The World Health Organization (WHO) says it is in urgent need of three million doses of vaccine to prevent what it calls a catastrophic outbreak of yellow fever in Abidjan, the capital of Ivory Coast.
The World Health Organization says rapid action is essential to prevent this worrying outbreak of yellow fever from becoming a humanitarian disaster.
WHO spokesman, Gregory Hartl, says the disease could spread like wildfire if it is not quickly contained. He says Abidjan has a population of 3.5 million. Only about 40 percent of the population has been vaccinated against yellow fever. "That means that there are probably still 2.1 million people at risk of contracting yellow fever," he says. "Of 2.1 million, if the normal ... infection rate witnessed in previous outbreaks of yellow fever is attained of 30 percent, that means there could be 700,000 people with yellow fever, the potential of contracting virulent yellow fever of up to 100,000 active cases, the likes of which we have not seen in ages."
Urban Yellow Fever is spread by a mosquito that lives in or very close to peoples' homes. WHO says it is very rare disease, but when it occurs, it can spread extremely rapidly among a dense urban population, potentially causing many thousands of deaths.
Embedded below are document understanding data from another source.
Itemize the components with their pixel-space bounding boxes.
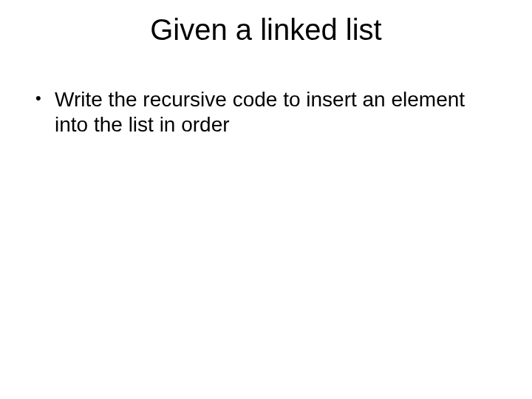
slide-body: • Write the recursive code to insert an … <box>35 87 497 137</box>
slide: Given a linked list • Write the recursiv… <box>0 0 532 399</box>
bullet-text: Write the recursive code to insert an el… <box>55 87 497 137</box>
list-item: • Write the recursive code to insert an … <box>35 87 497 137</box>
bullet-marker: • <box>35 87 55 108</box>
slide-title: Given a linked list <box>0 13 532 47</box>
Yellow fever is difficult to recognize in its early stages. It can easily be confused with malaria, typhoid or other causes of fever. Mr. Hartl says so far four deaths have been officially reported. "The last official figures we have are from the beginning of last week. We have not been able to get newer figures," he says. "We are still very much at the beginning of the outbreak. We can nip this in the bud before it happens. This still is an outbreak waiting to happen. It has not actually happened. We really need the cooperation of donors to get this outbreak stopped before it actually starts. "
The World Health Organization says plans for a mass immunization campaign in Abidjan will not be able to go ahead until it receives three million doses of vaccine. The agency is urgently locating stocks of yellow fever vaccine that can be moved quickly to Ivory Coast. But, Mr. Hartl says none of this will happen until donors come up with the $3 million needed to purchase the Yellow Fever vaccine.